A Boston newspaper has reported that the Chief of Police in one of the city's suburbs instructed his coppers to give out "one tag a day" — one parking ticket daily in order to help his financially up--against-it community. Far be it from us at parkinghorrors.com to tell a leader of the protect and serve crew his job. But it occurs to us that if you deliberately set out to squeeze some cash from motorists whether they deserve it or not, and if you have guns, why bother doing the job by writing parking tickets?
Note to city governments: If you insist that you're not using parking tickets to generate revenue, but merely enforcing needed parking regulations, don't undermine this ridiculous canard in your annual budget. Take the city of Somerville, Massachusetts as a negative example in this regard. Last year it collected $7.2 million from ticketing. But in this year's budget, it is expecting $8.7 million from the same source. Since motorists coming to this town aren't going to be less prudent when it comes to parking, this increase can only come from more aggressive enforcement. And you put this down in writing! Municipal curb-taxers should be more prudent in their official writings.
A year ago the vulnerabilities of new smart meters that had been installed in Massachusetts cities were exposed by hackers. These were good hackers, however, who didn't want to bilk these cities, merely show them that devices they had purchased might have some serious deficiencies. Massachusetts officials prevented this information from being made public by getting a court to issue a restraining order. Now these same hackers, looking at the same smart meters, are trying to get word out about the same vulnerabilities when it comes to the 23,000 of them that San Francisco purchased for $35 million in 2003. Will local officials there also seek to prevent word getting out about problems of these high priced devices? Will they, too, take the view that you can't have the public knowing how parking authorities may be screwed up?

It turns out that Barack Obama, while going to Harvard Law School in Cambridge, Massachusetts during the 1980s, ran up 15 parking tickets that he didn't pay—didn't pay until running for President last year when the issue came to light. He then settled all outstanding charges, including $260 in late fees. Now I don't want to be disrespectful here. The fact is I think he's been a pretty good president. But you just have to wonder if he ever would have settled up had a local newspaper not exposed this 17-year-old dissing of parking regulations? And when the paper that broke the story noted a spokesman for then candidate Obama's campaign dismissed the incident as not relevant, well, maybe the rest of us not paying our parking tickets for 17 years is not that relevant either.
Though this site usually deals with parking excesses, its worth noting on occasion excessive and kinky enforcement of other kinds of local regulations. A case in point is the tickets now being given out for windshield obstruction in Illinois and Michigan. Drivers who have handicap placards, tweety bird air fresheners, and rosaries covering small areas of their windshields are being stopped by police, warned, and in some case fined 91 percent more than five years ago, according to news reports. Is this a good way to employ limited police resources? Only if the idea is to supply a plausible excuse for revenue enhancement. If you're driving in Illinois or Michigan, plan on hiding the rosary and take the baby shoes off the rearview until you cross state lines.

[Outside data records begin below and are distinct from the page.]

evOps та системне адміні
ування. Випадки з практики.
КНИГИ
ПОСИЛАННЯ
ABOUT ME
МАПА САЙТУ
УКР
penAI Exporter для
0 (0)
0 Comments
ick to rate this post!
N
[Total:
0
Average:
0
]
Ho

Remember the good old days when college was fun? Or at least if it wasn't fun it wasn't because of parking hassles. In Michigan college towns a recent law passed by the state's legislature that can lead to losing a driver's license with three outstanding parking tickets instead of the old six is causing real hurt for many Michigan college students with vehicles. The reason comes down to a number of pervasive factors. Not enough parking spaces in college towns for all the students with cars; local governments trying to finesse budget shortfalls with very aggressive ticketing; and students so strapped for cash after paying college costs they can't easily pay the pricier ticket fines. In the '60s young people dropped out of school to do drugs, find God, and march for peace. Now they may have to do it to save their drivers licenses.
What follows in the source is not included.